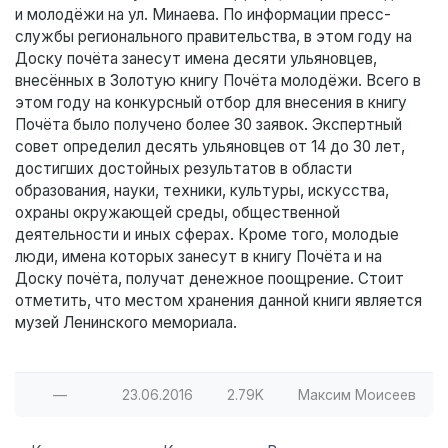
и молодёжи на ул. Минаева. По информации пресс-
службы регионального правительства, в этом году на
Доску почёта занесут имена десяти ульяновцев,
внесённых в Золотую книгу Почёта молодёжи. Всего в
этом году на конкурсный отбор для внесения в книгу
Почёта было получено более 30 заявок. Экспертный
совет определил десять ульяновцев от 14 до 30 лет,
достигших достойных результатов в области
образования, науки, техники, культуры, искусства,
охраны окружающей среды, общественной
деятельности и иных сферах. Кроме того, молодые
люди, имена которых занесут в книгу Почёта и на
Доску почёта, получат денежное поощрение. Стоит
отметить, что местом хранения данной книги является
музей Ленинского мемориала.
—
23.06.2016
2.79K
Максим Моисеев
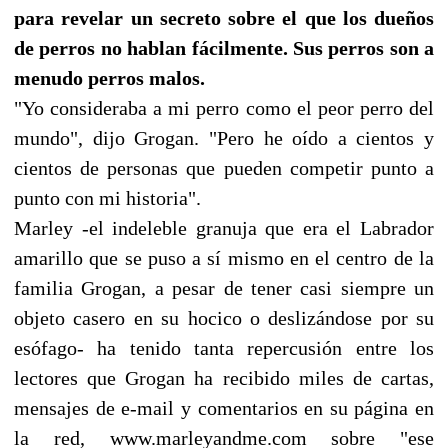
para revelar un secreto sobre el que los dueños
de perros no hablan fácilmente. Sus perros son a
menudo perros malos.
"Yo consideraba a mi perro como el peor perro del
mundo", dijo Grogan. "Pero he oído a cientos y
cientos de personas que pueden competir punto a
punto con mi historia".
Marley -el indeleble granuja que era el Labrador
amarillo que se puso a sí mismo en el centro de la
familia Grogan, a pesar de tener casi siempre un
objeto casero en su hocico o deslizándose por su
esófago- ha tenido tanta repercusión entre los
lectores que Grogan ha recibido miles de cartas,
mensajes de e-mail y comentarios en su página en
la red, www.marleyandme.com sobre "ese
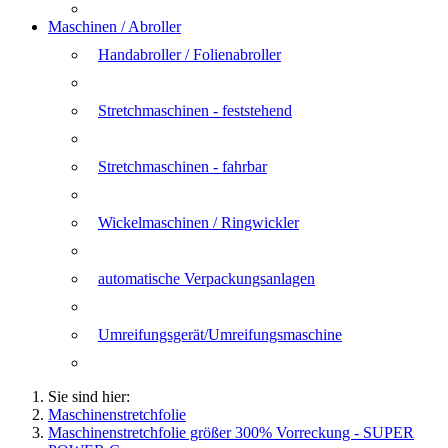
Maschinen / Abroller
Handabroller / Folienabroller
Stretchmaschinen - feststehend
Stretchmaschinen - fahrbar
Wickelmaschinen / Ringwickler
automatische Verpackungsanlagen
Umreifungsgerät/Umreifungsmaschine
Sie sind hier:
Maschinenstretchfolie
Maschinenstretchfolie größer 300% Vorreckung - SUPER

* ACTIVITY
Go through the entries above and copy out every line that includes the word "Доску".

* EXPECTED ANSWER
Доску почёта занесут имена десяти ульяновцев,
Доску почёта, получат денежное поощрение. Стоит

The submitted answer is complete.